Initially, I intended to share the video clip only within my social networks. However, the video clip was shared very widely (via Whatsapp) and eventually, it attracted the attention of KASS Media, an ethnic radio and television outlet reaching nearly 6 million listeners in Kenya and internationally. Subsequently, KASS hosted me for a radio interview, which encouraged me to open a Youtube channel (https://www.youtube.com/user/tkipbyegterto share more content in my native language. I now release one video clip every month via this channel.

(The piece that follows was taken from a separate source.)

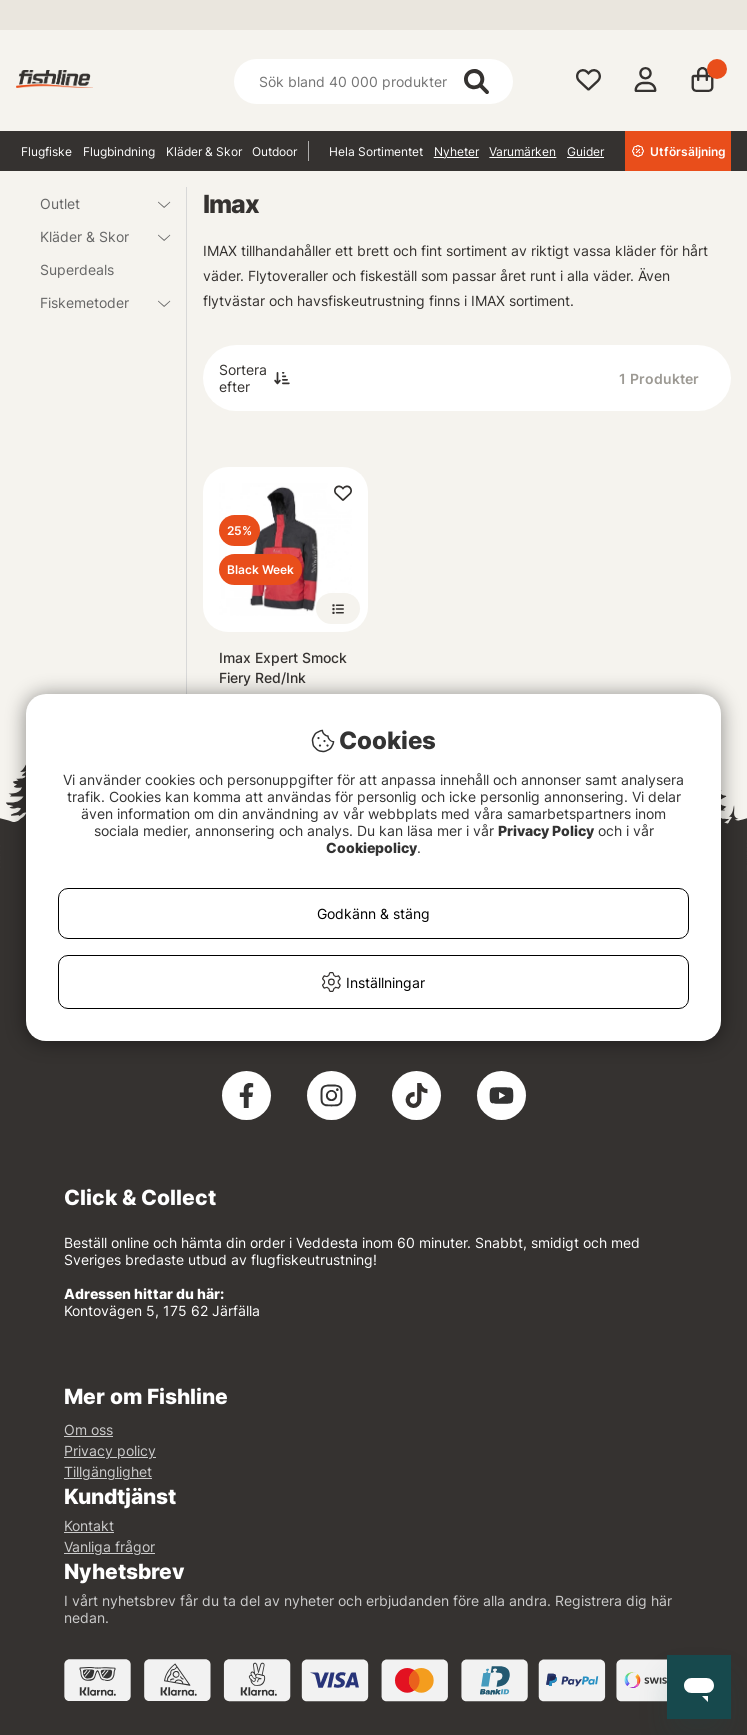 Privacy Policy (546, 830)
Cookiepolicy (371, 847)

YouTube Widget Placeholderhttps://www.youtube.com/watch?v=OZ79isltJy4


I believe that by presenting fundamental concepts of biology in a language that is accessible to everyone in my community, I can help to demystify infectious diseases so that people can better appreciate disease prevention measures, seek appropriate treatment, and eliminate stigma which often originates from misinformation.

Dr Terry Kipkorir holds a PhD in Medical Microbiology from the University of Cape Town and is the recipient of the Academy of Medical Sciences/Newton International Fellowship. His research under the supervision of Dr. Kristine Arnvig at the ISMB-UCL focuses on elucidating the mechanisms of riboregulation of gene expression by vitamin B12 in Mycobacterium tuberculosis.